Posts Tagged ‘Business’

The Story of the Menominee River Sugar Company 1903-1955

April 1st, 2022

Menominee, Michigan, situated far from the world’s financial centers a hundred years ago, much as it is today, nevertheless placed itself directly in the middle of one of the hottest business booms of the early twentieth century – sugar. The small community that dared to plant a footprint in world commerce occupies a slivered point of land that dips into Lake Michigan at a point so close in proximity to Wisconsin that had a cartographer’s finger twitched at a crucial moment, Menominee would be in Wisconsin instead of Michigan.

Menominee is bordered on the east by Green Bay, an arm of Lake Michigan, and on the south-west by the Menominee River. In 1903, many investors in the beet sugar industry had a timber background and had thus come to believe that the same rivers that had once delivered logs to sawmills in abundance could also serve the needs of a beet sugar factory where massive volumes of water are used for fluming beets into the factory, washing them and then diffusing the sugar from them. A sugar factory could easily put three million gallons of water to use every twenty-four hours. Barges can carry sugarbeets from the farm fields and freighters can carry products to market. The presence of the Menominee River convinced investors that Menominee could compete with the nation’s sugar producers despite negative comments from naysayers who said Menominee was too far north to successfully grow sugarbeets.

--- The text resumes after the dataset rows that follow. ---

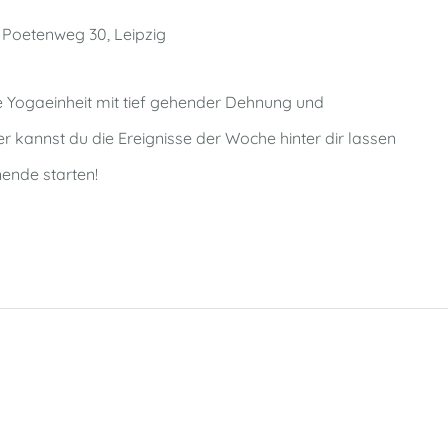
h
Poetenweg 30, Leipzig
e Yogaeinheit mit tief gehender Dehnung und
r kannst du die Ereignisse der Woche hinter dir lassen
nende starten!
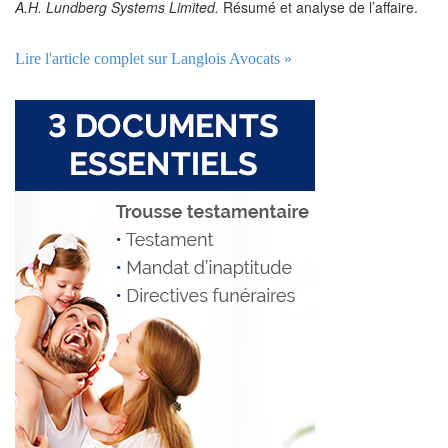
A.H. Lundberg Systems Limited.
Résumé et analyse de l’affaire.
Lire l'article complet sur Langlois Avocats »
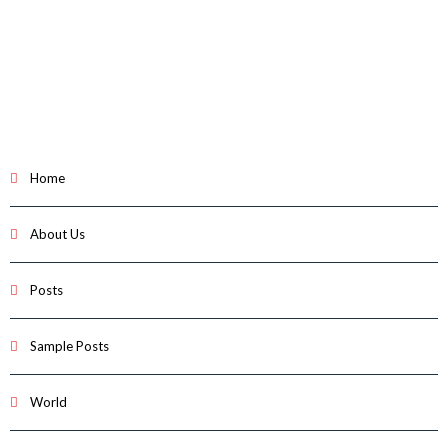
Home
About Us
Posts
Sample Posts
World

The naysayers had a point. Menominee, Michigan is an unlikely place to construct a beet sugar factory. Situated at the western end of Michigan’s Upper Peninsula, the growing season is about forty days shorter than the prime beet growing regions in the state’s Lower Peninsula. The short season can prevent the ripening of beets which will then lessen sugar content of immature beets ill prepared for the stress of the milling process. Severe frosts in early spring are not unusual and are almost always fatal to a crop of young beets. Frosts can come early in the fall, too, which can make it impossible to harvest a crop. A farmer stood to lose his entire crop either early in the growing season or near the time of harvest after he had invested heavily in bringing the sugarbeet crop to term. Investors, however, in Menominee, as in many of Michigan’s cities, tended to discount input from farmers before building a factory and would frequently interpret exaggerated enthusiasm from a handful of growers as representing the broader farming community. Quite often, as in Menominee’s case, as it would turn out, the handful did not represent the whole.

Official recognition by the United States Department of Agriculture in 1898 of the importance of the sugarbeet industry sparked the construction of beet sugar factories across the nation. One year earlier the nation could boast only ten beet sugar factories, four of which were in California, one in Utah, two in Nebraska and three in New York. The construction of seven sugarbeet factories in 1898 brought into focus for the first time the stirrings of a rush not unlike the dot-com boom that blossomed nearly one hundred years later. The idea that sugar produced from sugarbeets could compete with sugar produced from sugarcane expanded into a full-fledged boom by 1900 when the nationwide count of sugarbeet factories stood at thirty-two in eleven states.

Nowhere was the blaze hotter than in Michigan where nine factories followed the successful start up of a factory in Essexville, Michigan, a suburb of Bay City. A burst of cyclonic enthusiasm caused a mad scramble when investors, constructors, bankers, and farmers combined energies and skills to bring to life eight factories in a single year! They were in Holland, Kalamazoo, Rochester, Benton Harbor, Alma, West Bay City, Caro, and a second factory in Essexville. Despite the paucity of factory constructors and the engineers to operate them, fourteen additional factories rose on the outskirts of Michigan towns during the next six years, one of which appeared in Menominee in 1903.

In Menominee, a group of investors undeterred by the natural disadvantages and buoyed by encouragement from influential investors and knowledgeable experts, set a plan in motion to maintain the economic viability of their city after the approaching demise of the lumber industry, which had until then provided the underpinnings of Menominee’s economy. The plan included the design of one of the largest and most modern sugarbeet factories to appear in America up to that time.